But when I went to assign reporters to various measures for our big reader’s guide to the many local ballot measures facing voters this November, I found myself saying, “Wait, what is that measure? And that one?” There was a lot that was completely unfamiliar. It’s a daunting ballot, no matter how closely you follow this stuff.
You’ve probably heard about the two stadium-related measures, one being pushed by the Chargers and one from attorney Cory Briggs that would remake the city’s hotel tax system. But how much do you know about Measure F, which deals with the probationary period for deputy city attorneys?

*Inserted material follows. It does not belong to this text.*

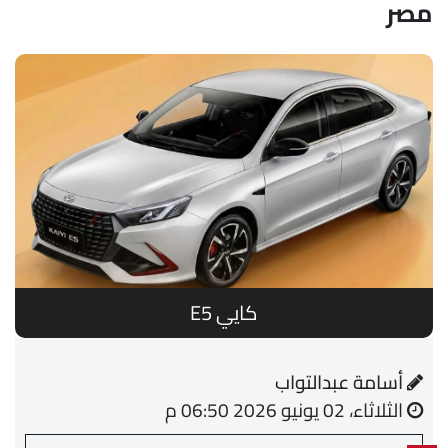
مصر
كايي E5
أسامة عبدالتواب
الثلاثاء، 02 يونيو 2026 06:50 م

Or Measure H, which addresses changes to the city’s purchasing and contracting department?
We’ve got you covered. And on top of having this straightforward guide to the 14 local measures (that’s when you combine countywide measures and those in the city of San Diego), you’ve also got two months to study up.
Everyone’s Begging the Mayor to Have an Opinion
Last week on the VOSD podcast, Scott Lewis and Andy Keatts debuted a new segment called Faulconer Watch, a weekly check-in on whether Mayor Kevin Faulconer has articulated a position on the Chargers’ stadium plan — you know, the biggest decision facing the city at the moment, and something you might expect its leader to voice an opinion on.

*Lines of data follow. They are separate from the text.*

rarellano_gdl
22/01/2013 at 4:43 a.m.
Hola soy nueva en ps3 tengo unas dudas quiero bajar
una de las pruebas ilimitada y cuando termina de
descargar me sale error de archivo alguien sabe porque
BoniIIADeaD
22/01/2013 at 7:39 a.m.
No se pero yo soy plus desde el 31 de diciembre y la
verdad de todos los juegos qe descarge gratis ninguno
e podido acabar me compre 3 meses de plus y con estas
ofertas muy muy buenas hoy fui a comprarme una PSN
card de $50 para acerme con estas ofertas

Turns out Scott and Andy aren’t the only ones on the edges of their seats.
Some of the biggest names in city politics, many of them supporters of Faulconer, are ratcheting up the pressure for him to weigh in.
A number of San Diego business and political leaders released a letter to the mayor urging him to oppose the stadium, including Irwin Jacobs, Manpower CEO Phil Blair, San Diego County Taxpayers Association CEO Haney Hong, former San Diego EDC CEO Julie Meier Wright, Tourism Authority CEO Joe Terzi and others. They cite the many unknowns within the Chargers’ ballot measure and distaste for “(subsidizing) a billionaire team owner.”
The San Diego Regional Chamber of Commerce, run by former Mayor Jerry Sanders, a big Faulconer ally, has already endorsed Measure C.
No, Homeless Folks Don’t Flock Here for the Weather
It’s something you’ll often hear people say with an air of authority: San Diego has lots of homeless people because they come here for the weather and the beaches.
The problem is there’s not really any proof this is true.
In a new analysis for the Union-Tribune, Dan McSwain examines the San Diego-is-a-sunny-homeless-magnet theory.
“If perfect climate is drawing misery to our streets, there are no fundamental social policy failures to fix. Bus tickets, backed by jail terms, would suffice. … Even basic logic doesn’t quite explain the recent, alarming increase. San Diego has been sunny and mild for thousands of years,” he writes.
Back in June, Lisa Halverstadt called the idea that homeless people flock here from other cities for the sunny weather to be one of the biggest and most persistent myths about San Diego’s homeless population:
The Regional Task Force on the Homeless … estimated that 70 percent of San Diego’s unsheltered homeless population became homeless in San Diego and that just 24 percent became homeless elsewhere before coming here.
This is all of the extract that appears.